Data section
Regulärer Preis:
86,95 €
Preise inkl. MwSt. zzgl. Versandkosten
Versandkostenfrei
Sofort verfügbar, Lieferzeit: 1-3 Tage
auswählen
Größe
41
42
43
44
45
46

* * *

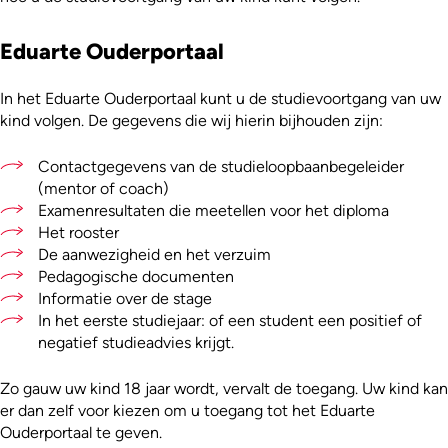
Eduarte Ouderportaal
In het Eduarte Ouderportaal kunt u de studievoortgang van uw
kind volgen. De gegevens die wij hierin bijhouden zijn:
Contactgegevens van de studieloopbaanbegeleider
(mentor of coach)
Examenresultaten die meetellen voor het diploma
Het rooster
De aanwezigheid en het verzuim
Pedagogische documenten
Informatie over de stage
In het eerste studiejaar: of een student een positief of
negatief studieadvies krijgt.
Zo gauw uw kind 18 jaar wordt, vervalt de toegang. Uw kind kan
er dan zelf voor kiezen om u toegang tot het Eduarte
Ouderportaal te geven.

Exercise details
Go through the entries. Report every line that contains the word "kind".

Result below
kind volgen. De gegevens die wij hierin bijhouden zijn:
Zo gauw uw kind 18 jaar wordt, vervalt de toegang. Uw kind kan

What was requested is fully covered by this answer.